══ Source information ══

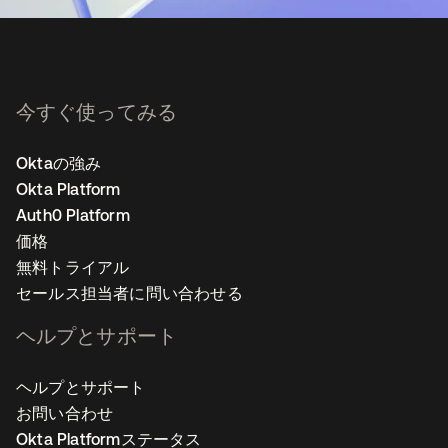
今すぐ使ってみる
Oktaの強み
Okta Platform
Auth0 Platform
価格
無料トライアル
セールス担当者に問い合わせる
ヘルプとサポート
ヘルプとサポート
お問い合わせ
Okta Platformステータス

═══

## Directions for this task
Copy all the entries above exactly as they stand, except for the pictures.

## The completed task
今すぐ使ってみる
Oktaの強み
Okta Platform
Auth0 Platform
価格
無料トライアル
セールス担当者に問い合わせる
ヘルプとサポート
ヘルプとサポート
お問い合わせ
Okta Platformステータス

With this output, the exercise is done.